Another day, Mohammed showed me some photos on his work computer. I saw his parents, a girl he used to have a crush on, his home in Damascus. There was a group shot of his large family. He pointed out his brother and sister-in-law and their children, then told me what had happened to them. A year or so into the revolution, the regime had suspected the brother of something, so arrested the entire immediate family and seized the money in their bank account, the house, and several cars. For months they were not heard from, and later Mohammed found out that his brother and two nieces, both under the age of 10, had died in government custody. At that point, he said, Mohammed decided to join the effort to overthrow Bashar Al-Assad.

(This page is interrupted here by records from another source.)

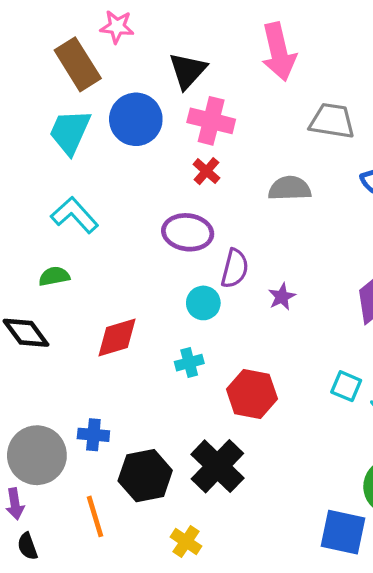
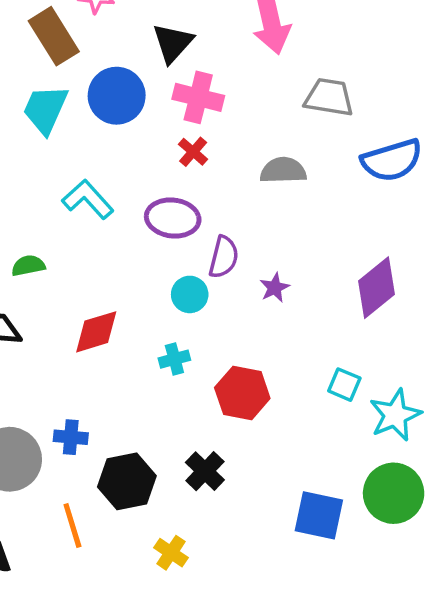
cyan L-shape: (75, 215) -> (88, 199), moved
black cross: (217, 466) -> (205, 471), size x0.7
blue square: (343, 532) -> (319, 515), moved

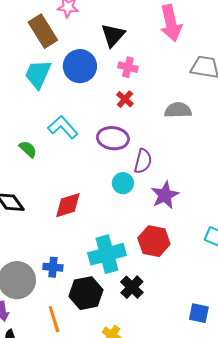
pink cross: (198, 97) -> (128, 67), size x0.7
green semicircle: (28, 266) -> (28, 149), moved, turned 54
purple star: (275, 288) -> (165, 195), moved, size x1.6
cyan cross: (174, 359) -> (107, 254), moved, size x2.0
blue square: (319, 515) -> (199, 313), size x0.7

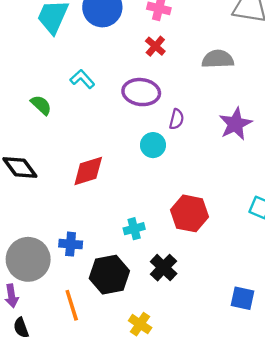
cyan L-shape: (63, 127) -> (82, 79), size x0.7
purple semicircle: (143, 161) -> (177, 119), size x0.7
purple star: (165, 195) -> (235, 124), moved
cyan cross: (107, 254) -> (134, 229), size x0.5

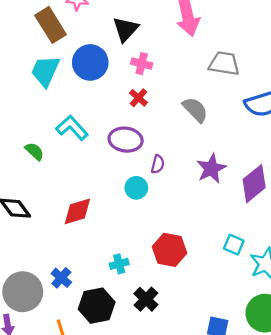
gray semicircle: (218, 59) -> (195, 110), turned 48
cyan L-shape: (82, 79) -> (72, 128), size x1.4
blue cross: (71, 244) -> (61, 278), turned 36

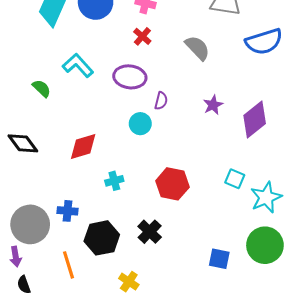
purple star: (211, 169) -> (213, 105), size x0.7
cyan cross: (119, 264) -> (114, 181), moved
blue cross: (61, 278) -> (68, 211), turned -36

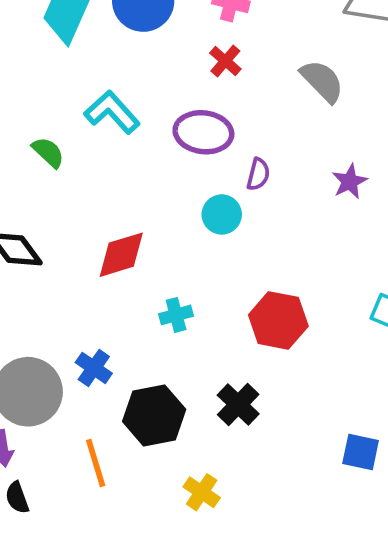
blue cross: (68, 211) -> (94, 368), turned 30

Mohammed eventually put down his gun and fled to Turkey with his parents, and was now focused on helping refugee children, many of whom are orphans. He spoke of missing the excitement of battle, how he felt he had betrayed his brothers in arms by leaving. He said he was still a part of their support network, and that with a couple Whatsapp messages he could easily get intel on what was happening at any checkpoint in Damascus. On my last day at the border, I came to the NGO’s headquarters for an event that Mohammed had helped put together. Around a hundred kids showed up and there was a big inflatable slide, people dressed up as cartoon characters, face-painting, shawarmas and cotton candy. Arabic pop music blared out of a PA, accompanied by the occasional revolutionary anthem. The children ran amuck, laughed in delight, cried when their balloons broke, crashed from sugar highs, found comfort in their mothers and caregivers. At the end of the day, Mohammed asked what I thought of the party. I told him that it was fun, how it felt good to see these children smiling. I posed the same question and he looked away, clenched his jaw and said, “Yeah man, but they deserve so much more than this.”

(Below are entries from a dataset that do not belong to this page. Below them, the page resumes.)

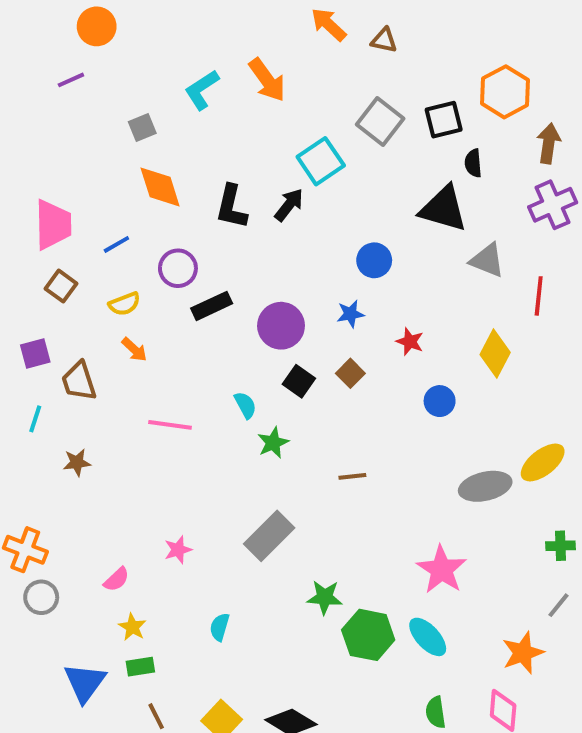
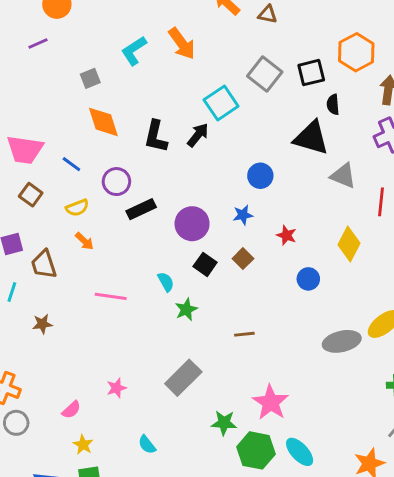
pink trapezoid: (53, 225) -> (25, 150), turned 99
blue line: (116, 244) -> (71, 164), turned 66
pink star: (442, 570) -> (271, 402), moved
cyan semicircle: (220, 627) -> (147, 445), turned -54

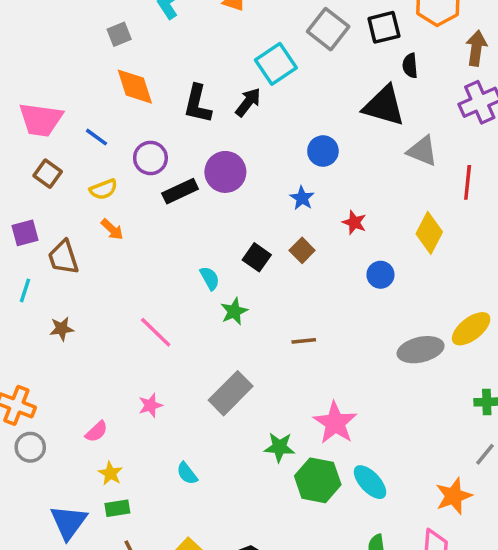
blue star: (243, 215) -> (302, 198), turned -30
purple circle: (192, 224) -> (225, 172), moved
pink line: (111, 296) -> (156, 332), moved, turned 36

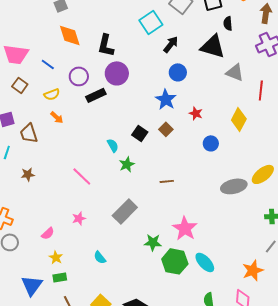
black arrow: (248, 102) -> (171, 44), moved
purple circle: (225, 172) -> (117, 73), moved
blue star: (302, 198) -> (166, 99), size x1.5

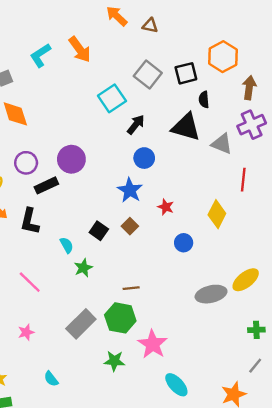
black L-shape: (106, 45) -> (30, 221), moved
gray triangle: (235, 72) -> (222, 144), moved
green hexagon: (175, 261) -> (120, 318), moved

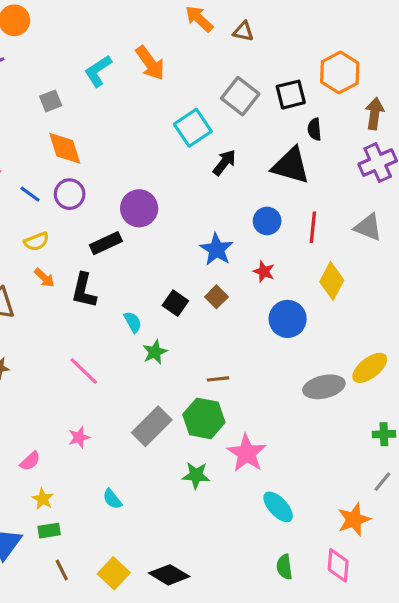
gray triangle: (222, 144) -> (368, 227), moved
blue circle: (144, 158) -> (267, 221), moved
purple circle: (26, 163) -> (70, 194), moved
red line: (243, 180) -> (313, 227), moved
blue circle: (184, 243) -> (288, 319), size x1.5

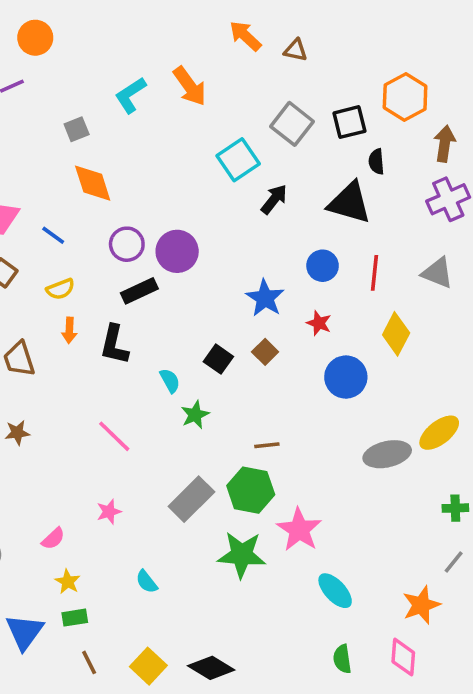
purple circle: (70, 194) -> (127, 244), moved
orange arrow: (44, 278) -> (69, 330), turned 50
green star: (196, 475) -> (242, 555), size x1.5

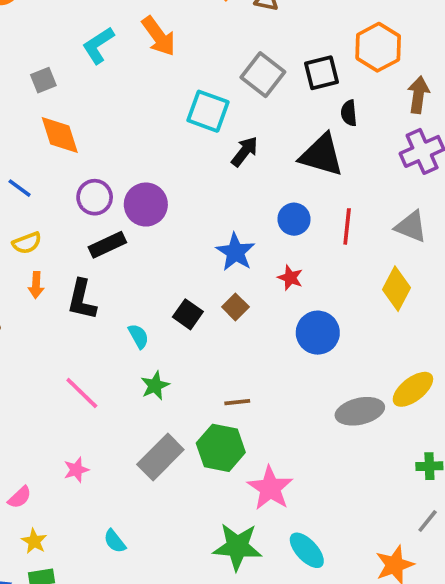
cyan square: (238, 160) -> (208, 111), turned -36
yellow diamond: (396, 334) -> (396, 289), moved
green star: (195, 415) -> (155, 386), moved
green star: (242, 555) -> (237, 547), moved

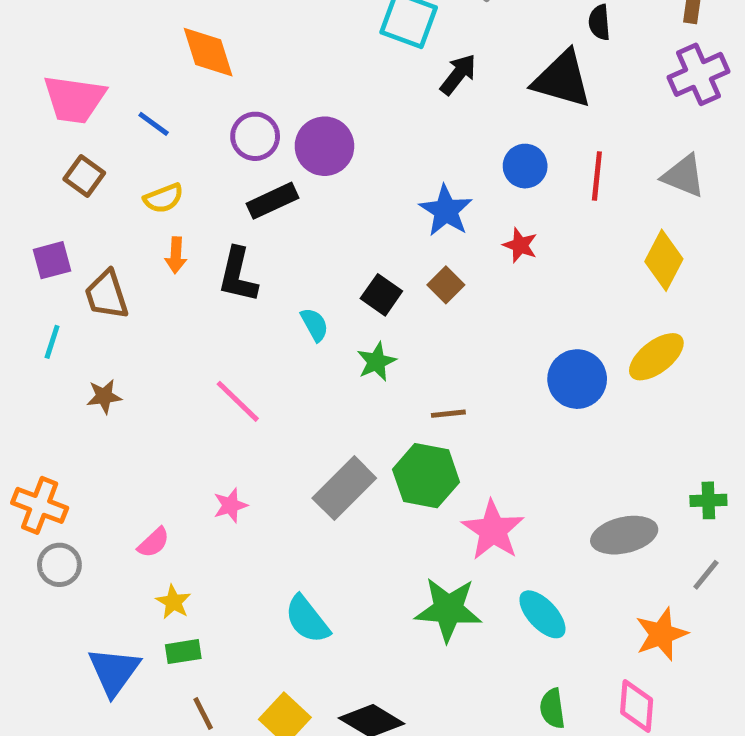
blue circle: (318, 333) -> (577, 379), moved
green star: (155, 386) -> (376, 362), moved
yellow ellipse: (413, 389) -> (656, 357), moved
gray ellipse: (360, 411) -> (624, 535), moved
cyan semicircle: (115, 541) -> (307, 619), moved, size x1.5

In today’s shameful climate of suspicion, Islamophobia, and even outright racism, I often think of the people I met while taking these photographs. Honorable people who offered me protection, guidance, and hospitality. Their willingness to trust me and the kindness that followed. The beauty of our common humanity, the ease with which a smile can cross any barrier. I think of Mohammed, and how his life might have unfolded if born in the peaceful land that I call home, and often take for granted. How even now he would make a wonderful neighbor – a man who wishes to protect and provide for his family, to serve his community, to practice a faith that fills him with strength and goodness. For my friend Mohammed, and for an entire nation beset by death and chaos, I too might even have to look to some God for a bit of hope.
About Andrew Reed Weller:
I am a self-taught photographer originally from Cleveland Heights, Ohio and currently living in New York City. The roots of my interest in photography can be traced back to an experience I had as a teenager, when I looked though a book called Magnum 1968. This book features work created by some of the grand masters of photojournalism in what was a particularly eventful and restive year in many parts of the world. As I looked through these photos, I realized that, as a photographer, one gets to witness and experience, first hand, the history that is unfolding in the day to day. And during my development as a man wandering the globe with a camera, a personal and professional growth process which is certainly ongoing, I came to understand that good photographers don’t merely document the history that he or she may come across; rather, it is up to them to interpret it for those who cannot be there, as well as for the generations to come. This, I suppose, is my aspiration. With dedication and a healthy dose of luck, perhaps one day I will take one photograph that might meet this criteria.